Cecil Taylor died at his New York home in Fort Greene, Brooklyn, on 5 April 2018. He was 89

Born on 25 March 1929, Cecil Taylor was raised in Corona, in the New York borough of Queens. He began playing the piano at age six. He said that when he expressed an interest in the instrument, his mother informed him that he would be a doctor or a lawyer, and the piano would be his avocation. She imposed a rigorous practice schedule on him, and he became a master of the instrument, studying at the New York College of Music and the New England Conservatory. In 1955, he returned to New York and formed a quartet with soprano saxophonist Steve Lacy, bassist Buell Neidlinger (who died in March), and drummer Denis Charles.
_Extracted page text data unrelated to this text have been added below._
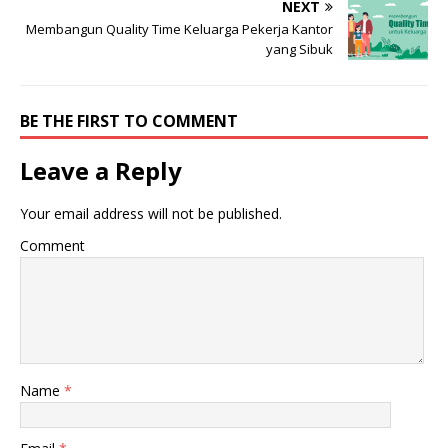
NEXT
Membangun Quality Time Keluarga Pekerja Kantor
yang Sibuk
BE THE FIRST TO COMMENT
Leave a Reply
Your email address will not be published.
Comment
Name
*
The albums Taylor made between 1956–61 featured a mix of his own compositions and pieces by Duke Ellington and Thelonious Monk, as well as multiple Cole Porter tunes (“Sweet And Lovely”, “Love For Sale”, and others). Even at the beginning, though, signs of music to come were obvious – his version of “Love For Sale” begins with a solo passage that must have been breathtaking in 1959, and remains astonishing today. During two extended sessions in October 1960 and January 1961, he recorded what would ultimately become five albums’ worth of material with a pool of players that included Lacy, Neidlinger, Charles, drummer Sunny Murray, trombonist Roswell Rudd, and saxophonist Archie Shepp. Shortly thereafter, he began the single most important creative relationship of his life with alto saxophonist Jimmy Lyons.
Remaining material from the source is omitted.